The ability to ignore race and declare oneself “colorblind,” which is frankly nonsensical and utterly impossible, comes from a place of extreme privilege, just as Washington’s statement does. Hamilton captures this perfectly when he retorts, “Well I don’t have your name; I don’t have your titles; I don’t have your land.” Hamilton does not have the privilege to ignore the world around him, just as our black brothers and sisters do not have the privilege to pretend that race is a construct that can be ignored rather than a reality that often has dangerous consequences.
There are two issues that I dwell on when I think about that sign and the sentiment behind it: First, ask the families of George Floyd, Breonna Taylor, Philando Castille, Alton Sterling, Eric Garner, Ahmaud Arbery, and the countless other black people murdered because of the color of their skin if they should simply ignore their race and seek to live as one happy human race.
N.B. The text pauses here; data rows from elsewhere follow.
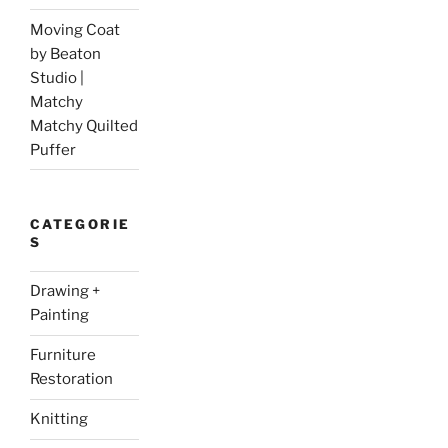
Moving Coat
by Beaton
Studio |
Matchy
Matchy Quilted
Puffer
CATEGORIE
S
Drawing +
Painting
Furniture
Restoration
Knitting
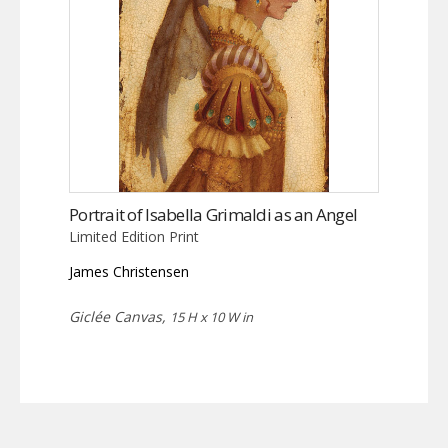
Portrait of Isabella Grimaldi as an Angel
Limited Edition Print
James Christensen
Giclée Canvas,
15 H x 10 W in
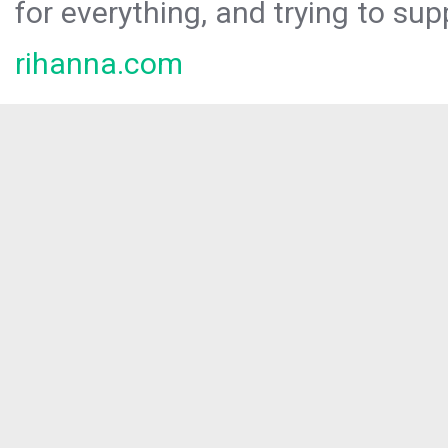
for everything, and trying to sup
rihanna.com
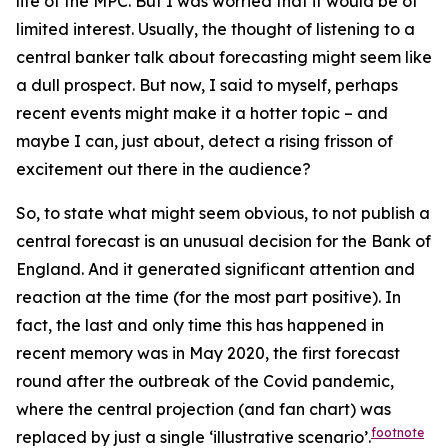
life of the MPC. But I was worried that it would be of
limited interest. Usually, the thought of listening to a
central banker talk about forecasting might seem like
a dull prospect. But now, I said to myself, perhaps
recent events might make it a hotter topic – and
maybe I can, just about, detect a rising frisson of
excitement out there in the audience?
So, to state what might seem obvious, to
not
publish a
central forecast is an unusual decision for the Bank of
England. And it generated significant attention and
reaction at the time (for the most part positive). In
fact, the last and only time this has happened in
recent memory was in May 2020, the first forecast
round after the outbreak of the Covid pandemic,
where the central projection (and fan chart) was
footnote
replaced by just a single ‘illustrative scenario’.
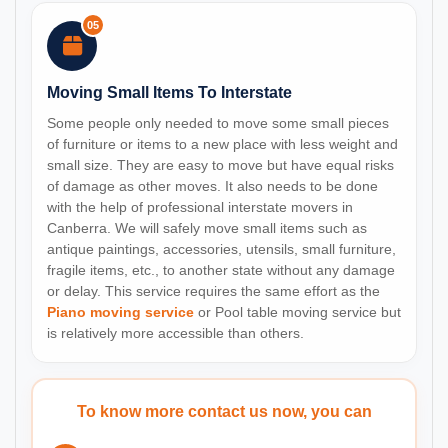
05
Moving Small Items To Interstate
Some people only needed to move some small pieces
of furniture or items to a new place with less weight and
small size. They are easy to move but have equal risks
of damage as other moves. It also needs to be done
with the help of professional interstate movers in
Canberra. We will safely move small items such as
antique paintings, accessories, utensils, small furniture,
fragile items, etc., to another state without any damage
or delay. This service requires the same effort as the
Piano moving service
or Pool table moving service but
is relatively more accessible than others.
To know more contact us now, you can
Or even picture asking the countless men and women enslaved and brutalized throughout history simply because of their race and nationality. Like Hamilton, our black brothers and sisters do not have the privilege to ignore the world around them when the world around them is killing them because of their race. Second, there is an issue with the theology behind a sign that tells us to ignore the differences between human beings. Scripture consistently demonstrates that God clearly sees and highlights different races and nationalities of people, so why should humans try to erase that?
The celebration of differences (and, in a world unstained by sin, the harmony and unity within them) is seen most prominently not in human beings, but in God himself. God the Father, God the Son, and God the Spirit all have unique functions and roles, clearly highlighting the differences between them, while still remaining one God. The Holy, Triune God does not bury differences in his character, but rather celebrates them and shows their distinction and their harmony to his creation throughout scripture.
Furthermore, God created humans knowing that they would fill the earth and multiply (Gen 1:28), which is something that would logically lead to different races and nationalities due to living in different biomes. While sin marred the unity and harmony that was meant to exist between all people as the earth was populated and subdued, it did not create the differences in race between people. God himself diversifies humanity’s language and breaks apart its homogeneity (Gen 11:7) as judgment for humanity’s sinful arrogance, further making it apparent that differences between races and nationalities come from God, not from people. The disunity and fighting that has marred creation from the beginning is humanity’s issue, not the fact that there are different races and nationalities of people.
Scripture often addresses people by their nationality, seen not only in the grand redemptive plan to bring salvation to the world through one nation, but also in the way other nations and people are talked about. For example, when someone is described as a Cushite in scripture, it very clearly denotes not only the nationality of a person, but also their blackness. The Old Testament features countless references to people by their nationality, as does the New Testament, seen in the reference to the Ethiopian eunuch (Acts 8) and in the continuous separation of people through the identity they are born with (Gentile, Samarian, Jew, Roman, etc.). Nationality often captures people’s race, language, customs, religion, and societal structures, both now and in biblical times, making it apparent that choosing to ignore differences is not only antithetical to practices throughout scripture, but also impossible.
I find myself thinking of a church sign and a Hamilton line daily. How lucky I am to have the privilege to ignore race if I want to! I may have been born with this privilege, but countless of my black brothers and sisters have not. Therefore, we cannot choose to pretend that we are colorblind, or that the human race is the only race. Let’s love our neighbors well by celebrating our differences, rather than insisting on our sameness.